LFT President Steve Monaghan asks BESE to be partners in making better choices for Louisiana.
Cuts should not be the only option when school budget is debated
(Baton Rouge – October 20, 2010) As the state’s top school board begins grappling with the prospect of even more cuts to public education, Louisiana Federation of Teachers President Steve Monaghan urged board members “to see that the crisis we are in is real” and to embrace choices that strengthen communities and schools.
“We should be partners in setting priorities, and making sure that when this economic crisis ends Louisiana is positioned to enjoy prosperity,” Monaghan told the Board of Elementary and Secondary Education. The board must present its plan for funding public education to the legislature next March.
"We will not be in that position if we fail to invest in education now and identify and fund other vital public services," Monaghan noted.
For the past two years, basic funding for public education has been frozen. At the same time, lawmakers and Gov. Bobby Jindal have shifted costs previously borne by the state to local school boards.

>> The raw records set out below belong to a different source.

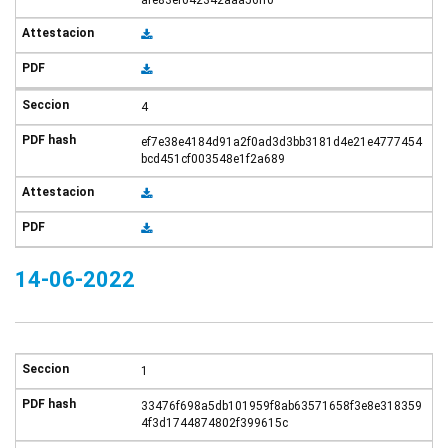
afe83ef042342aaa56ff0
4
ef7e38e4184d91a2f0ad3d3bb3181d4e21e4777454
bcd451cf003548e1f2a689
14-06-2022
1
33476f698a5db101959f8ab63571658f3e8e318359
4f3d1744874802f399615c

State Superintendent of Education Paul Pastorek admitted that the frozen MFP has been inadequate to pay for public education in the state, saying that schools could not have stayed afloat without the $377 million in federal stimulus funds granted to the state over the past 18 months.
Pastorek said that stimulus funds, plus an anticipated $147 million from a new federal fund to save education jobs, will “allow us to survive through 2011 and 2012.” A devastating crisis looms in 2013, Pastorek said, when the federal money is all gone.

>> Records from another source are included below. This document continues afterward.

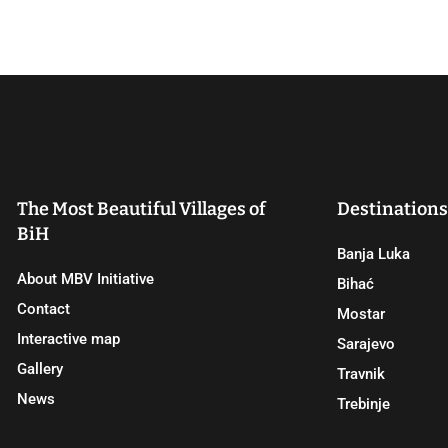
The Most Beautiful Villages of
Destinations
BiH
Banja Luka
About MBV Initiative
Bihać
Contact
Mostar
Interactive map
Sarajevo
Gallery
Travnik
News
Trebinje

The crisis will be much worse because the state anticipates another $1.5 billion to $2 billion revenue shortfall in coming years, and must absorb a $108 million loss from last year’s budget, Pastorek said.
It doesn’t have to be that way, according to the LFT president.

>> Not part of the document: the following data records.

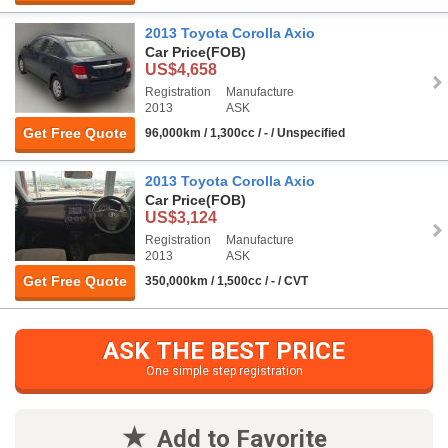
2013 Toyota Corolla Axio
Car Price
(FOB)
US$4,658
Registration
Manufacture
2013
ASK
Get Free Quote
96,000km / 1,300cc / - / Unspecified
2013 Toyota Corolla Axio
Car Price
(FOB)
US$3,124
Registration
Manufacture
2013
ASK
Get Free Quote
350,000km / 1,500cc / - / CVT
ASK THE BEST PRICE
One simple step registration
Add to Favorite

“As a community, we do have choices, but we need all the information to make intelligent choices,” he said.
Monaghan urged BESE members to join with the Federation in questioning more than $7 billion in tax incentives, abatements and deductions that the state offers to businesses and individuals.
“Many of these tax breaks may serve useful purposes, but we need to know what the reported purpose of each of the more than 400 tax expenditures is and if that purpose is served. Some may be actually harming our communities,” Monaghan said. “Shouldn’t we at least have the courage to demand that government examine these tax breaks and determine whether or not the public benefits from them?
BESE Member Walter Lee, who is also superintendent of schools in DeSoto Parish, agreed with Monaghan.
“It is time to look past just what needs to be cut,” Lee said. “But the longer we wait, the more difficult it will be.”